Um dos trechos de que eu mais gosto é da Penélope chamando o Ulisses de lerdão: “Haec tua Penelope lento tibi mittit, Ulixe; nil mihi rescribas attinet: ipse veni!”. Algo mais ou menos como “Aqui é a sua Penélope, meu muito lento Ulisses; uma carta em resposta não me adianta nada, venha você em pessoa!”. Tradução muito da livre, perdoem os latinófilos de plantão.

Não, eu não li em latim. Li em português mesmo mas não sei onde enfiei o livro e na internet só encontrei a citação no original ou em inglês, então achei que era uma ótima oportunidade para dar aquela esbanjada e vocês ficarem aí acreditando que eu sou mais culta do que de fato sou.

Voltando ao Ovídio.

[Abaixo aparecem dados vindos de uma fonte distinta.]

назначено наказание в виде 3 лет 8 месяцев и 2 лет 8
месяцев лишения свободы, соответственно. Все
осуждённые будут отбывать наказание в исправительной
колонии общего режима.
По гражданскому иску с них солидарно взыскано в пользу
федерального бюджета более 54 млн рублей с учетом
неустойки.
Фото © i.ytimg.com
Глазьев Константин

Então, o cara era sensacional. Só lembrando que ele escreveu esses poemas em pleno Império Romano, quando mulheres não eram lá muito consideradas. Então é incrível o sujeito fazer uma obra dessas, figuras mitológicas ou não, com a voz feminina.

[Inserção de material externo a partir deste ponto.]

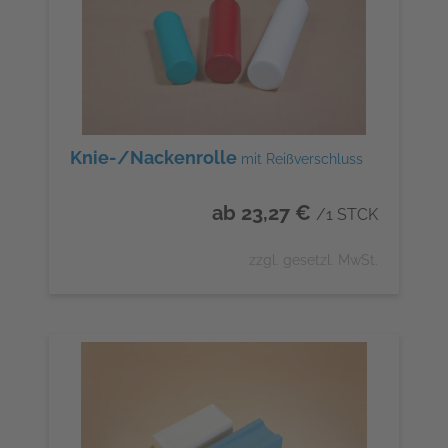
Knie-/Nackenrolle
mit Reißverschluss
ab 23,27 €
/1 STCK
zzgl. gesetzl. MwSt.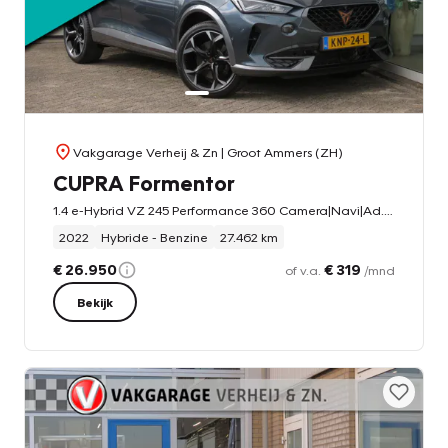
Vakgarage Verheij & Zn
| Groot Ammers (ZH)
CUPRA Formentor
1.4 e-Hybrid VZ 245 Performance 360 Camera|Navi|Ad. Cruise|Digi-Dash|Winter Pakket|Sfeer|LED|DAB+
2022
Hybride - Benzine
27.462 km
€ 26.950
€ 319
of v.a.
/mnd
Bekijk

Por falar nos romanos e depilação, nessa época os pelos eram considerados vulgares. Então se depilar era hábito de todo mundo, mulheres, homens, ricos, pobres.

Nós temos essa obsessão com pelos desde que o mundo é mundo. Ou seja, desde o Egito Antigo, quando usavam uma mistura de argila, sândalo e mel para retirar pelos da axila.

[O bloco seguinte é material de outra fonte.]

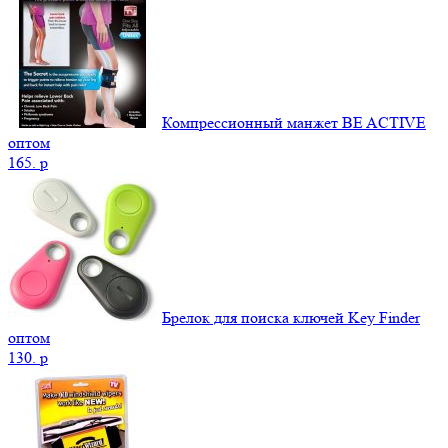
Компрессионный манжет BE ACTIVE
оптом
165.
p
Брелок для поиска ключей Key Finder
оптом
130.
p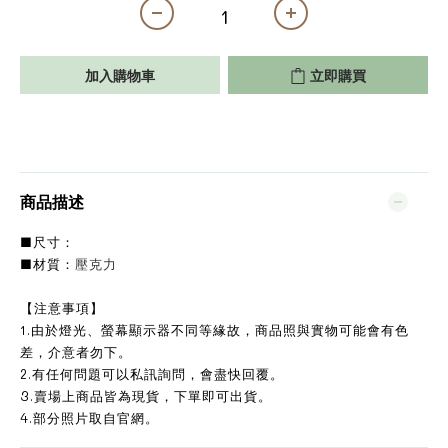
加入購物車
立即購買
商品描述
■尺寸：
壓克力
■材質：
【注意事項】
1.由於燈光、螢幕顯示器不同等緣故，商品照與實物可能會有色
差，介意者勿下。
2.有任何問題可以私訊詢問，會盡快回覆。
3.賣場上商品皆為現貨，下單即可出貨。
4.部分照片取自官網。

A não-depilação tem uma origem profundamente religiosa, conservadora e machista. Na Idade Média, as mulheres que se depilassem eram acusadas de bruxaria e de heresia. Afinal, vaidade é pecado. Foi na Idade Média também, para distinguir os cristãos dos judeus ortodoxos, que começou esse péssimo hábito de homem tirar a barba.

O professor Renato Brolezzi (1968-2019) uma vez disse, em aula, que era possível escutar à distância os gritos de dor dos homens se depilando nas Termas de Caracala. Nunca encontrei referência disso, mas se ele disse, eu acredito.

As Termas de Caracala, além de serem um lugar bem bacana para passar o dia com a família, pegar aquela piscininha e tal, tinham também uma gigantesca biblioteca pública. Era dividida em dois setores, um para obras em grego e outro para as em latim.

Sempre achei que, no fundo, a aspiração maior do Sesc era ser Caracala. Se não fosse o desmonte da educação, da cultura e da saúde que estamos vivendo, talvez pudesse ser, um dia. Quem sabe?

Enquanto isso, seguimos aqui, arrancando nossas dores, doenças e maus governantes, um a um, na pinça.